Пантелеич, уходя, кинул на Ивана заговорщический взгляд. А что делать – не объяснил. Иван к князю сунулся – выпросить хоть ласку, хоть тумаков – в ответ услышал:

– Поди прочь, не до тебя сейчас, Ваня.

Юрий Александрович пил; в квартире, несмотря на солнце, хмарь клубилась. Клубилась-клубилась и разродилась грозой – Пантелеич вернулся не один, а с тем самым графом. Старик, хищный, седой и сухой, как ястреб, в секунду окинул взглядом пустую стопку и жмущегося в углу Ивана, поморщился от хмельного духа. Заговорил с издевкой:

– Глаза заливаешь, чтоб меня не видеть? Глупо, Юрочка. И на Кавказ из Москвы бежать было глупо. Я здешние горы три года в кулаке держал, меня не просто помнят, желающих помочь набежало целый короб и лукошко.

– Чем помогут? Подержат, пока ты хуй надрачивать будешь? – Юрий Александрович крикнул, не сдерживая голос, зло.

– Ты меня зверем-то не выставляй! – нахмурился граф. – Поворачиваешь дело так, будто я тебя насильничал. Кто ко мне в койку лез, словно там медом намазано?

– Это всё в прошлом, Валериан. Я больше не хочу. Оставь меня в покое. Отпусти на свободу.

– Ты всегда был свободным. Я тебе ничего не воспрещал. И сейчас не воспрещаю. Охота холопов дрючить – Бог помочь. Ты молодой, тебя на всех хватит. Обо мне только не забывай.

– Видеть тебя не могу! Тошнит, когда прикасаешься!

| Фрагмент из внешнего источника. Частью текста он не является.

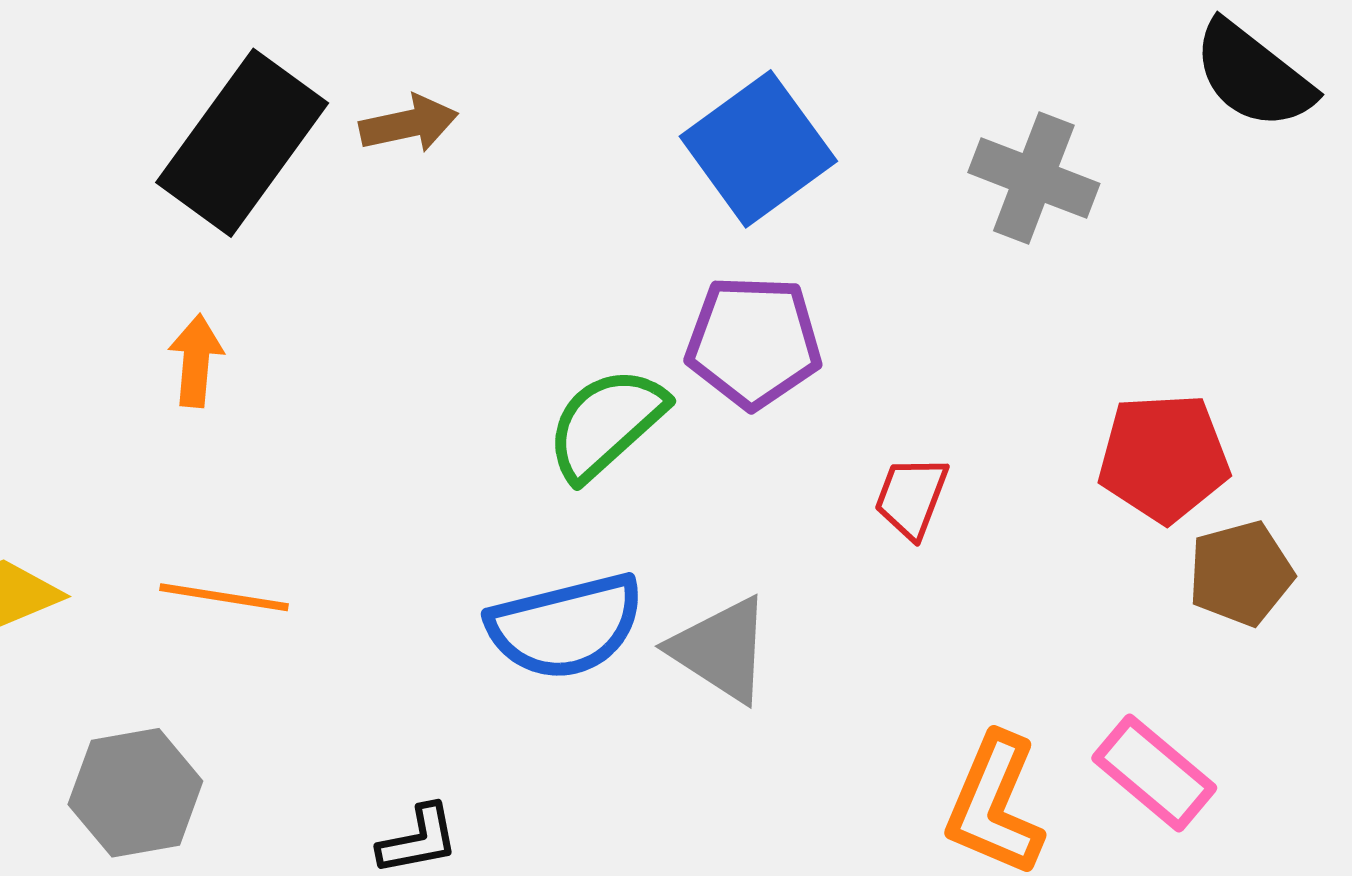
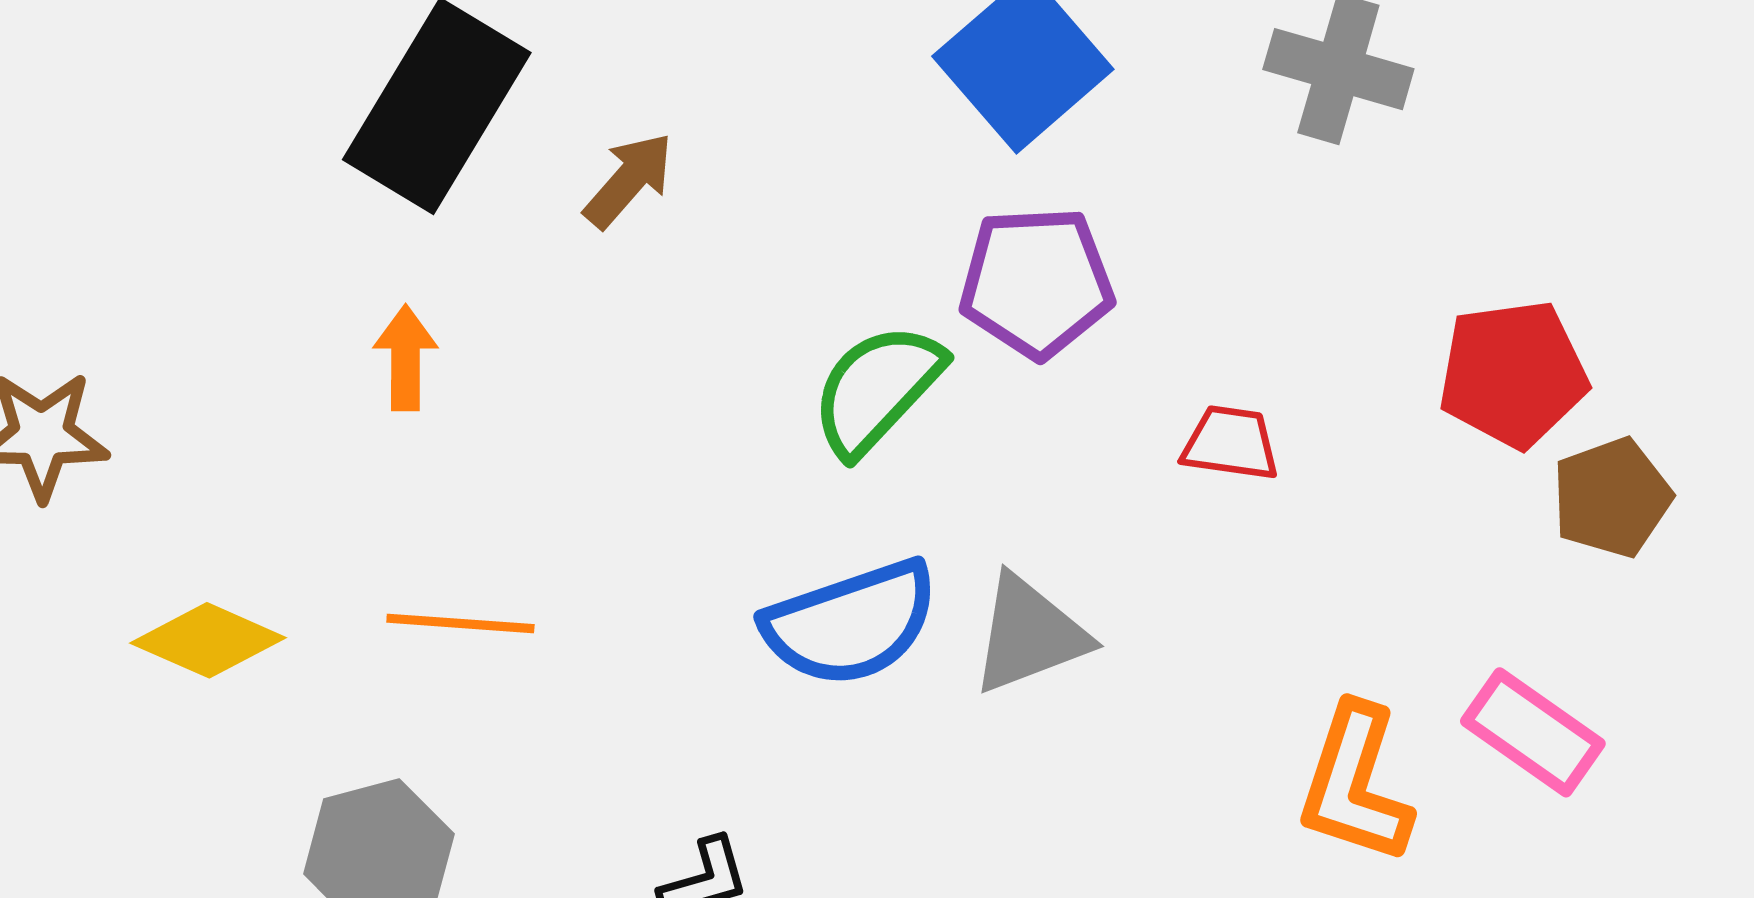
brown arrow: (409, 124) -> (629, 180), moved, turned -32
red trapezoid: (911, 497) -> (1231, 443), turned 82
gray triangle: (721, 650) -> (1029, 634), turned -49

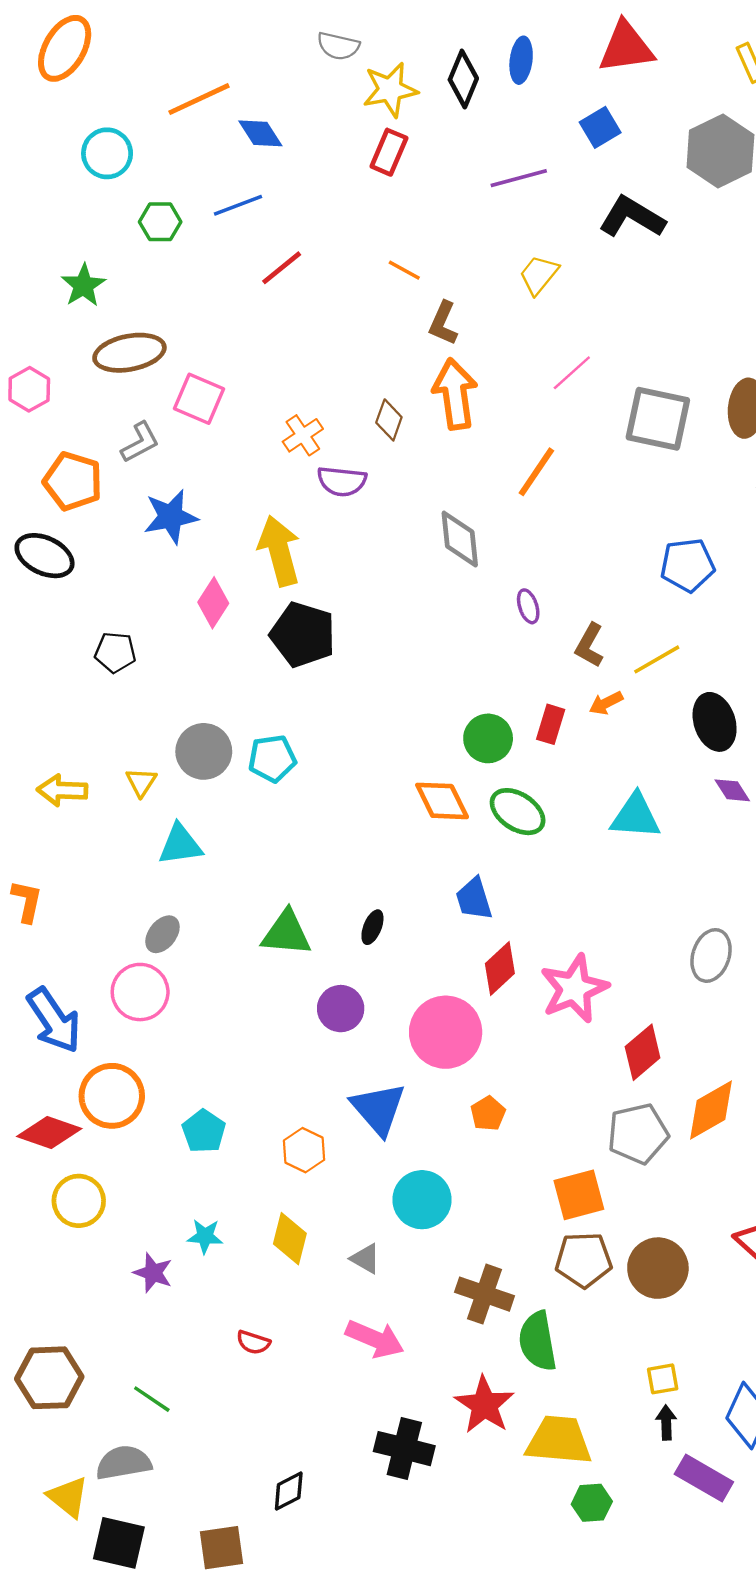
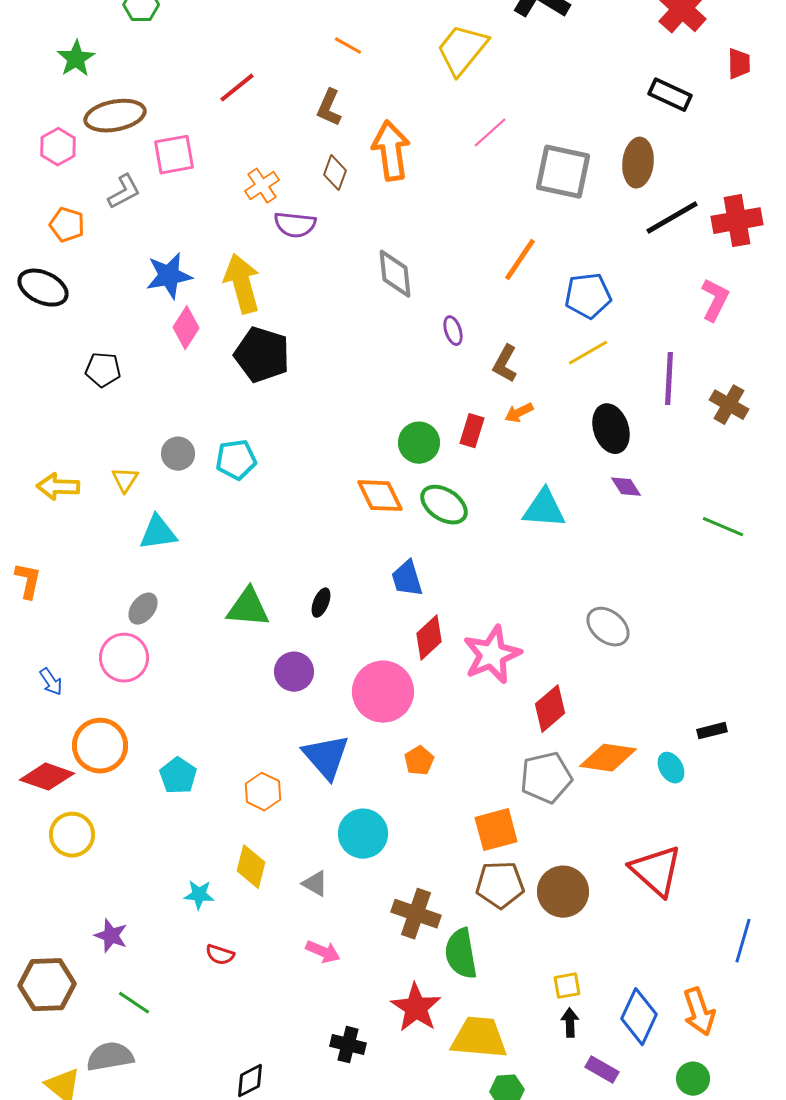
red line: (282, 268) -> (237, 88), moved
yellow trapezoid: (539, 275) -> (462, 50), size x1.5
brown L-shape: (443, 323) -> (329, 108), moved
pink hexagon: (29, 389) -> (58, 147), moved
pink square: (199, 399) -> (174, 155), turned -33
orange line: (536, 472) -> (520, 260), moved
orange pentagon: (73, 481) -> (67, 225), size x0.7
blue star: (171, 517) -> (169, 276), moved
yellow line: (657, 659) -> (588, 353), moved
gray circle: (204, 751) -> (178, 454), size x0.7
gray ellipse: (711, 955) -> (608, 627), turned -69
blue arrow: (54, 1020) -> (51, 682), size x0.5
orange diamond: (711, 1110) -> (608, 758), turned 38
cyan star: (205, 1236) -> (199, 895), moved
purple star: (153, 1273) -> (111, 936), moved
pink arrow: (375, 1339) -> (323, 952), size x0.7
black cross: (404, 1449) -> (348, 1045), size x0.7
purple rectangle: (704, 1478) -> (602, 1070), size x0.7

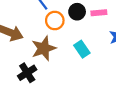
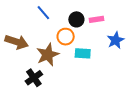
orange circle: (55, 21) -> (66, 37), moved
cyan rectangle: (82, 49) -> (83, 53), turned -49

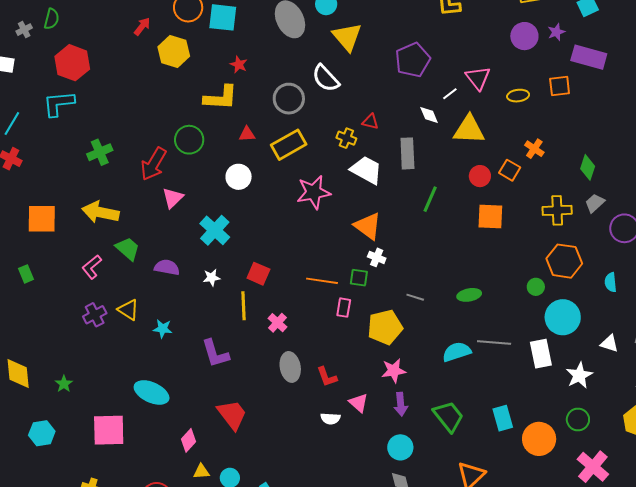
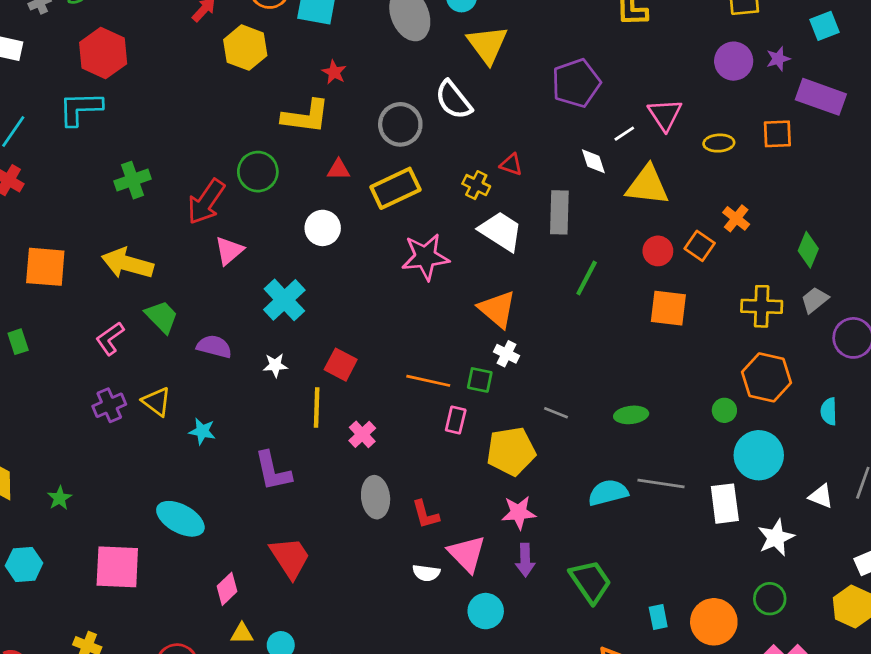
pink triangle: (359, 403) -> (467, 554), size x1.4
cyan rectangle: (503, 418) -> (658, 617), moved, size x0.7
cyan circle: (400, 447) -> (486, 611), moved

– А ты не накручивай себя, ляг да перетерпи.

– Нет!

– Да, – граф повернулся к Ивану с Пантелеичем, приказал. – А ну, пошли вон! – и снова взгляд на Юрия Александровича перевел: – Успокойся и поговорим толком. Пора выложить карты на стол.

Пантелеич Ивану в княжью спальню не позволил уйти. Потянул в свою комнату, шепча: «Давай-ка, от греха подальше». Иван покорно сел на стул. Молчал, смотрел, как Пантелеич за компьютерный стол усаживается, мышкой щелкает, читает что-то. Голоса из гостиной не доносились, и Иван разрывался между потребностью защищать и вбитым подчинением любым барским указам. Попытку встать, подойти к двери, подслушать, Пантелеич жестом пресек. Заговорил негромко, посыпая солью рану:

– Не лезь, милок. В словах графа напраслины нет. Вешался ему на шею Юрочка Александрович. Давненько это было, в ту пору, когда князюшке стукнуло осьмнадцать лет. Полыхало между ними так, что соломку не подстелишь – сгорит. Потом утих пожар, жизнь по разным городам разметала. Виделись редко, но граф Валериан на каждые именины Юрочки непременно являлся, не самолетами, так пароходами добирался с других стран и континентов. И Юрочка ждал его, ох как ждал… А потом граф вдруг взял и на девице с богатым приданым женился. Юрочка ему тут же от ворот поворот. А Валериан будто не понимает, за что – «ты, мол, тоже женишься, когда время придет, жена не помеха».

«И я не помеха», – подумал Иван. Вспомнил, как граф на него указал со словами: «Бог помочь».